È quanto deciso ieri in Consiglio regionale, con l’approvazione delle nuove norme in materia di contrasto alla ludopatia: un provvedimento, spesso additato come un “colpo di spugna” a favore della lobby del gioco, che già nei mesi scorsi era stato foriero di tensioni fortissime all’interno della maggioranza. Ieri pomeriggio, nonostante l’accordo che domenica pareva raggiunto all’interno della maggioranza, quelle tensioni si sono riproposte, e hanno portato alla formalizzazione della spaccatura col primo firmatario del testo originario del disegno di legge, il leghista Massimo Zullino, affiancato dai 3 consiglieri regionali espressione dei liste più piccole della coalizione uscita vincitrice alle regionali di fine marzo, Vincenzo Baldassarre (Idea), Piergiorgio Quarto (Bp) e Giovanni Vizziello (FdI).
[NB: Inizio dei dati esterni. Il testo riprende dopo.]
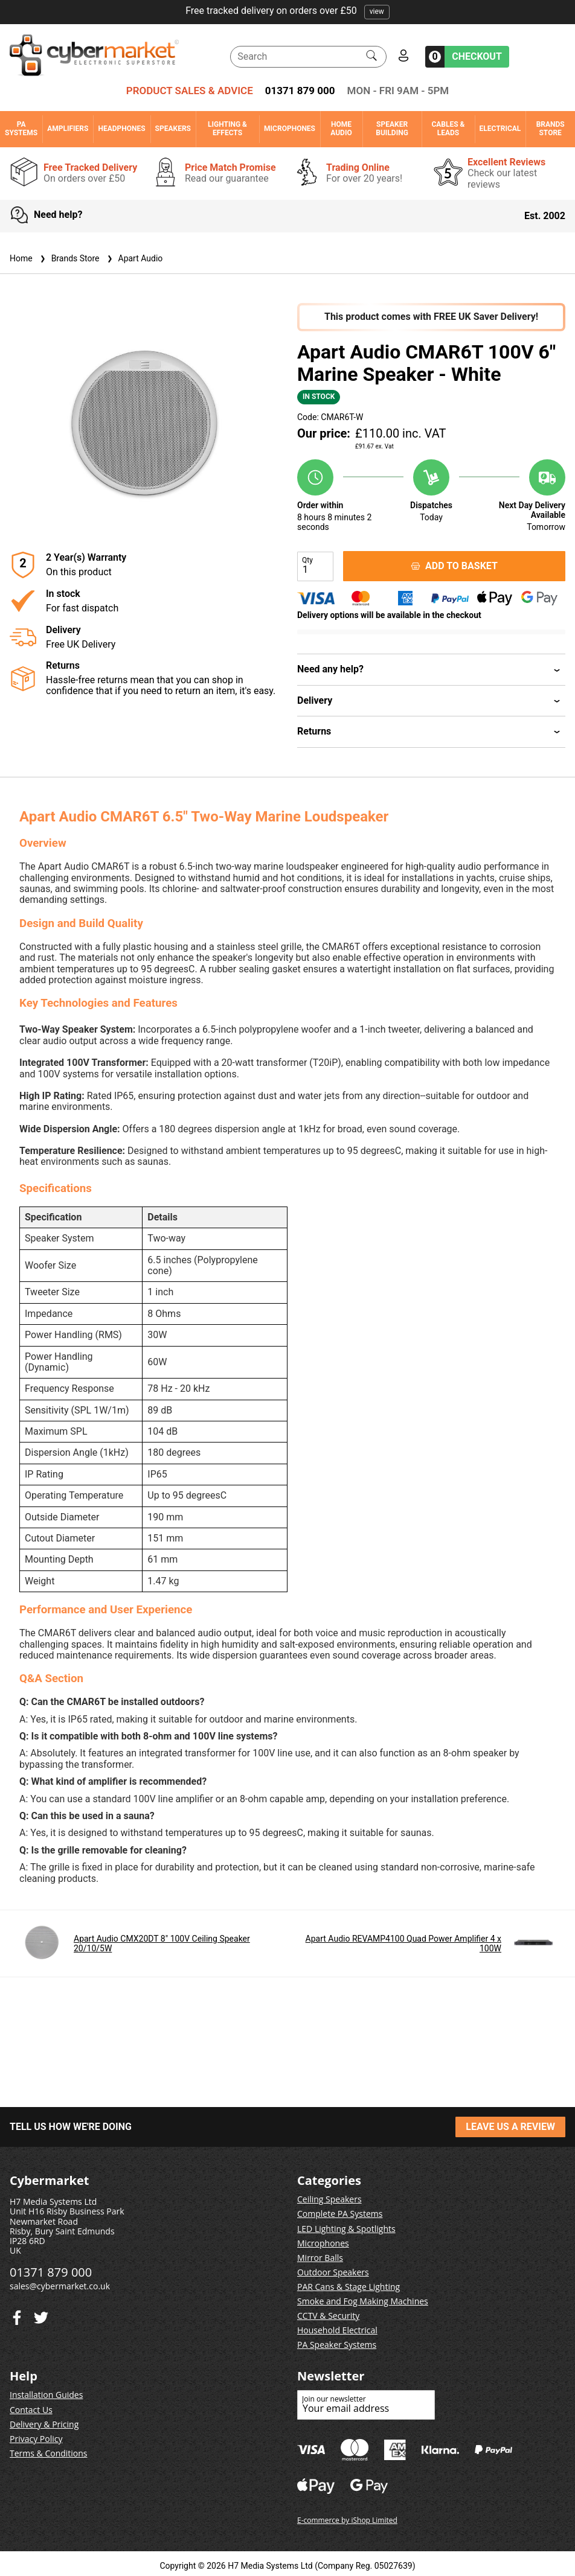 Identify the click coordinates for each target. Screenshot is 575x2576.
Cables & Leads (447, 129)
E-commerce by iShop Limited (347, 2520)
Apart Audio (133, 258)
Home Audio (341, 129)
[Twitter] (17, 2315)
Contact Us (31, 2409)
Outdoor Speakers (333, 2272)
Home (21, 258)
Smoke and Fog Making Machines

Lontano dagli occhi di Bardi, sostituito in aula dal vice-governatore Francesco Fanelli (Lega), il “gruppo del presidente”, come è stata già ribattezzata la fronda dei dissidenti all’interno della maggioranza, ha sfidato a viso aperto la Lega ufficiale, quella del capogruppo Tommaso Coviello, e Forza Italia. Uno scontro senza precedenti coi primi schierati a difesa di una serie di ulteriori concessioni all’industria del gioco inserite nel testo base, e i secondi a ribadire i termini dell’accordo raggiunto per evitare la chiusura di attività già esistenti, salvando, allo stesso tempo, lo spirito delle norme di contrasto alla ludopatia introdotte nel 2014.

A far pendere la sfida a favore degli emendamenti restrittivi a firma della leghista Dina Sileo, contestata pubblicamente da Zullino per il suo approdo recente nel Carroccio e difesa dal forzista Vincenzo Acito, alla fine sono stati i 5 stelle. Dopo essersi astenuti (a differenza del centrosinistra che non ha partecipato) in una prima votazione finita in pareggio, Gianni Leggieri, Gianni Perrino e Carmela Carlucci, infatti, hanno deciso di far convergere i loro voti sulle proposte di Sileo, seguiti, poco dopo, anche da Roberto Cifarelli (Iv) e Mario Polese (Pd).